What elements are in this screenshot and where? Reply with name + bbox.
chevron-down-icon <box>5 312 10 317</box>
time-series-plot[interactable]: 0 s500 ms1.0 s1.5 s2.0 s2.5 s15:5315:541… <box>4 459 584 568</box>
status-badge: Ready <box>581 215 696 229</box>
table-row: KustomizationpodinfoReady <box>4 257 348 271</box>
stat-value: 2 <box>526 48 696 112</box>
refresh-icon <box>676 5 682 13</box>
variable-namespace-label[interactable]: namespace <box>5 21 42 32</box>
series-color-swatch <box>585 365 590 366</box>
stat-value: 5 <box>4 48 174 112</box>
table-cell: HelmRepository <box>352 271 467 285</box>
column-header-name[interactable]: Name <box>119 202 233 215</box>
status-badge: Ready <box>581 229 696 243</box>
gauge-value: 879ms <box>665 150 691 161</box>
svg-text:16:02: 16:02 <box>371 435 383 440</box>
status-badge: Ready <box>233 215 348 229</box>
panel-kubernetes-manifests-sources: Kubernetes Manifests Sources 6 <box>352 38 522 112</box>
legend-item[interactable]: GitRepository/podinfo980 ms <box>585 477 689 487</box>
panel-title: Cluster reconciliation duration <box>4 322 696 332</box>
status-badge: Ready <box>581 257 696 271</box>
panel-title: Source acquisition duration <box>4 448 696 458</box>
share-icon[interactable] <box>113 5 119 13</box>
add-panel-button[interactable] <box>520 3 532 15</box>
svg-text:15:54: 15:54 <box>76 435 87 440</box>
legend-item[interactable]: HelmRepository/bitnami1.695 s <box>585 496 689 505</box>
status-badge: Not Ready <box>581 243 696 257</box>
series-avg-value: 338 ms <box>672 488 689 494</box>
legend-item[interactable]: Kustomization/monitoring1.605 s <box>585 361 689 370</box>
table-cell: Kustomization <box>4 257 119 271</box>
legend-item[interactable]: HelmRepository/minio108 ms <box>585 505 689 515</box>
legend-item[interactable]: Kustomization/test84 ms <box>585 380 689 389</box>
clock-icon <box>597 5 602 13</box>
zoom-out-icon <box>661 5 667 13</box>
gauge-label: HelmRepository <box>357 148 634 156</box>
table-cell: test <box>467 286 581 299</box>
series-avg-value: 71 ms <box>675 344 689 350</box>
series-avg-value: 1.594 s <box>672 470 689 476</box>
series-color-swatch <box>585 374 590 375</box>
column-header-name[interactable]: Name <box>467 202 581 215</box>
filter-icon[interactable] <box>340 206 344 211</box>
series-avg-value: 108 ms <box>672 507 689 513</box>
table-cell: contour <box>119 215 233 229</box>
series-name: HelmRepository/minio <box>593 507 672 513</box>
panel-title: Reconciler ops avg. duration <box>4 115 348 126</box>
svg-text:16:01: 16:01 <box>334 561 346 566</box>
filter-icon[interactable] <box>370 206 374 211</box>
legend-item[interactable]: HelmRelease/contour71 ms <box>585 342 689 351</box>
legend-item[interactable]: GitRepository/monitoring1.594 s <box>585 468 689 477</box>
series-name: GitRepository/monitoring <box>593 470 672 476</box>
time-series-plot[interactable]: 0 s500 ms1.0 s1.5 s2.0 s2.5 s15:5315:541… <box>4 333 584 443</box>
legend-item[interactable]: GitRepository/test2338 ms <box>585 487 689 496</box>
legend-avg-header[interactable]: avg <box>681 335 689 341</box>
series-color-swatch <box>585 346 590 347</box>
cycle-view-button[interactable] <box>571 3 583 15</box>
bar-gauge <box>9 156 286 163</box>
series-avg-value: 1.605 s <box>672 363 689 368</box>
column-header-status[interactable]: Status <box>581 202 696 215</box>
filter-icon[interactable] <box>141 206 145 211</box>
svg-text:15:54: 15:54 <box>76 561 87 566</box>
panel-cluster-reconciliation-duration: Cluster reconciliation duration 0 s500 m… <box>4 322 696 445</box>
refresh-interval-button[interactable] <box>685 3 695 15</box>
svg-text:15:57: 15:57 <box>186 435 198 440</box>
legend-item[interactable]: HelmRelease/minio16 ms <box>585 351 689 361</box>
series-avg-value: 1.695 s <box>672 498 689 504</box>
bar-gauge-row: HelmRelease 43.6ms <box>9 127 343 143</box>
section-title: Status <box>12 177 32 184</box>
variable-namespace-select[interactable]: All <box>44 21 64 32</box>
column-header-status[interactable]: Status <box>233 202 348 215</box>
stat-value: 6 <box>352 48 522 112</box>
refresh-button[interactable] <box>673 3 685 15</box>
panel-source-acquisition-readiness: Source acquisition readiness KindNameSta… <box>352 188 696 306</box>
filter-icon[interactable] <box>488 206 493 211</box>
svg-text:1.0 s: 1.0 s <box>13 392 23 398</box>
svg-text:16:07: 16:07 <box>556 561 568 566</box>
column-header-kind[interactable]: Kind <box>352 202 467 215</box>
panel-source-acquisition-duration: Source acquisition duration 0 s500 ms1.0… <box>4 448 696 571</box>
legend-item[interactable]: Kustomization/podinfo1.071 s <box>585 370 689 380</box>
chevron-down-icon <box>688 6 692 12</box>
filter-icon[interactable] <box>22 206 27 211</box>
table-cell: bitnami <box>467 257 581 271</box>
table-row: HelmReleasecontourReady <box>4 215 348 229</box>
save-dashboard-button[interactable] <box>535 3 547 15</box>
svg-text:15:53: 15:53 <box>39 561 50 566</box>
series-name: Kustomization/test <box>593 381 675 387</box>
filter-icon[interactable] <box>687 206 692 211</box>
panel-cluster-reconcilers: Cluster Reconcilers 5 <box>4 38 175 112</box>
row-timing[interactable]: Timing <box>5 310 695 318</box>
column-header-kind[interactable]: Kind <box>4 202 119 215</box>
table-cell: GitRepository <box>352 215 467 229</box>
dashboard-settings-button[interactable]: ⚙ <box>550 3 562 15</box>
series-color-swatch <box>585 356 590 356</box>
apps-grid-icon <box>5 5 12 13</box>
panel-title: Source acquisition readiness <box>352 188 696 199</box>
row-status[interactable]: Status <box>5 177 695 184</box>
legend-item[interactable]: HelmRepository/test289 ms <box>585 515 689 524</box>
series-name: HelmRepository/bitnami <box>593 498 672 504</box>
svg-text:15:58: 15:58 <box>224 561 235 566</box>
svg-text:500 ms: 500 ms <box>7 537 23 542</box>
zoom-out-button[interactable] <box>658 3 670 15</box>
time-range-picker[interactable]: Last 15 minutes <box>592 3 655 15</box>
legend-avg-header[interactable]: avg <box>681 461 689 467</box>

§ §

§ **TO DO**:
Output the listing above word for word.

§ **SOLUTION**:
What elements are in this screenshot and where? Reply with name + bbox.
chevron-down-icon <box>5 312 10 317</box>
time-series-plot[interactable]: 0 s500 ms1.0 s1.5 s2.0 s2.5 s15:5315:541… <box>4 459 584 568</box>
status-badge: Ready <box>581 215 696 229</box>
table-row: KustomizationpodinfoReady <box>4 257 348 271</box>
stat-value: 2 <box>526 48 696 112</box>
refresh-icon <box>676 5 682 13</box>
variable-namespace-label[interactable]: namespace <box>5 21 42 32</box>
series-color-swatch <box>585 365 590 366</box>
stat-value: 5 <box>4 48 174 112</box>
table-cell: HelmRepository <box>352 271 467 285</box>
column-header-name[interactable]: Name <box>119 202 233 215</box>
status-badge: Ready <box>581 229 696 243</box>
gauge-value: 879ms <box>665 150 691 161</box>
svg-text:16:02: 16:02 <box>371 435 383 440</box>
status-badge: Ready <box>233 215 348 229</box>
panel-kubernetes-manifests-sources: Kubernetes Manifests Sources 6 <box>352 38 522 112</box>
legend-item[interactable]: GitRepository/podinfo980 ms <box>585 477 689 487</box>
panel-title: Cluster reconciliation duration <box>4 322 696 332</box>
status-badge: Ready <box>581 257 696 271</box>
panel-title: Source acquisition duration <box>4 448 696 458</box>
share-icon[interactable] <box>113 5 119 13</box>
add-panel-button[interactable] <box>520 3 532 15</box>
svg-text:15:54: 15:54 <box>76 435 87 440</box>
legend-item[interactable]: HelmRepository/bitnami1.695 s <box>585 496 689 505</box>
status-badge: Not Ready <box>581 243 696 257</box>
series-avg-value: 338 ms <box>672 488 689 494</box>
legend-item[interactable]: Kustomization/monitoring1.605 s <box>585 361 689 370</box>
table-cell: Kustomization <box>4 257 119 271</box>
legend-item[interactable]: HelmRepository/minio108 ms <box>585 505 689 515</box>
legend-item[interactable]: Kustomization/test84 ms <box>585 380 689 389</box>
clock-icon <box>597 5 602 13</box>
zoom-out-icon <box>661 5 667 13</box>
gauge-label: HelmRepository <box>357 148 634 156</box>
table-cell: test <box>467 286 581 299</box>
series-avg-value: 71 ms <box>675 344 689 350</box>
series-avg-value: 1.594 s <box>672 470 689 476</box>
series-color-swatch <box>585 374 590 375</box>
column-header-name[interactable]: Name <box>467 202 581 215</box>
filter-icon[interactable] <box>340 206 344 211</box>
series-avg-value: 108 ms <box>672 507 689 513</box>
table-cell: contour <box>119 215 233 229</box>
series-name: HelmRepository/minio <box>593 507 672 513</box>
panel-title: Reconciler ops avg. duration <box>4 115 348 126</box>
svg-text:16:01: 16:01 <box>334 561 346 566</box>
filter-icon[interactable] <box>370 206 374 211</box>
legend-item[interactable]: HelmRelease/contour71 ms <box>585 342 689 351</box>
legend-item[interactable]: GitRepository/monitoring1.594 s <box>585 468 689 477</box>
series-name: GitRepository/monitoring <box>593 470 672 476</box>
time-series-plot[interactable]: 0 s500 ms1.0 s1.5 s2.0 s2.5 s15:5315:541… <box>4 333 584 443</box>
legend-item[interactable]: GitRepository/test2338 ms <box>585 487 689 496</box>
legend-avg-header[interactable]: avg <box>681 335 689 341</box>
series-color-swatch <box>585 346 590 347</box>
cycle-view-button[interactable] <box>571 3 583 15</box>
bar-gauge <box>9 156 286 163</box>
series-avg-value: 1.605 s <box>672 363 689 368</box>
column-header-status[interactable]: Status <box>581 202 696 215</box>
filter-icon[interactable] <box>141 206 145 211</box>
svg-text:15:54: 15:54 <box>76 561 87 566</box>
panel-cluster-reconciliation-duration: Cluster reconciliation duration 0 s500 m… <box>4 322 696 445</box>
refresh-interval-button[interactable] <box>685 3 695 15</box>
svg-text:15:57: 15:57 <box>186 435 198 440</box>
legend-item[interactable]: HelmRelease/minio16 ms <box>585 351 689 361</box>
series-avg-value: 1.695 s <box>672 498 689 504</box>
bar-gauge-row: HelmRelease 43.6ms <box>9 127 343 143</box>
section-title: Status <box>12 177 32 184</box>
variable-namespace-select[interactable]: All <box>44 21 64 32</box>
column-header-status[interactable]: Status <box>233 202 348 215</box>
stat-value: 6 <box>352 48 522 112</box>
refresh-button[interactable] <box>673 3 685 15</box>
panel-source-acquisition-readiness: Source acquisition readiness KindNameSta… <box>352 188 696 306</box>
filter-icon[interactable] <box>488 206 493 211</box>
svg-text:1.0 s: 1.0 s <box>13 392 23 398</box>
svg-text:16:07: 16:07 <box>556 561 568 566</box>
column-header-kind[interactable]: Kind <box>352 202 467 215</box>
panel-source-acquisition-duration: Source acquisition duration 0 s500 ms1.0… <box>4 448 696 571</box>
legend-item[interactable]: Kustomization/podinfo1.071 s <box>585 370 689 380</box>
chevron-down-icon <box>688 6 692 12</box>
filter-icon[interactable] <box>22 206 27 211</box>
table-cell: bitnami <box>467 257 581 271</box>
table-row: HelmReleasecontourReady <box>4 215 348 229</box>
save-dashboard-button[interactable] <box>535 3 547 15</box>
svg-text:15:53: 15:53 <box>39 561 50 566</box>
series-name: Kustomization/test <box>593 381 675 387</box>
filter-icon[interactable] <box>687 206 692 211</box>
panel-cluster-reconcilers: Cluster Reconcilers 5 <box>4 38 175 112</box>
row-timing[interactable]: Timing <box>5 310 695 318</box>
column-header-kind[interactable]: Kind <box>4 202 119 215</box>
table-cell: GitRepository <box>352 215 467 229</box>
dashboard-settings-button[interactable]: ⚙ <box>550 3 562 15</box>
series-color-swatch <box>585 356 590 356</box>
apps-grid-icon <box>5 5 12 13</box>
panel-title: Source acquisition readiness <box>352 188 696 199</box>
row-status[interactable]: Status <box>5 177 695 184</box>
legend-item[interactable]: HelmRepository/test289 ms <box>585 515 689 524</box>
series-name: HelmRepository/bitnami <box>593 498 672 504</box>
svg-text:15:58: 15:58 <box>224 561 235 566</box>
svg-text:500 ms: 500 ms <box>7 537 23 542</box>
zoom-out-button[interactable] <box>658 3 670 15</box>
time-range-picker[interactable]: Last 15 minutes <box>592 3 655 15</box>
legend-avg-header[interactable]: avg <box>681 461 689 467</box>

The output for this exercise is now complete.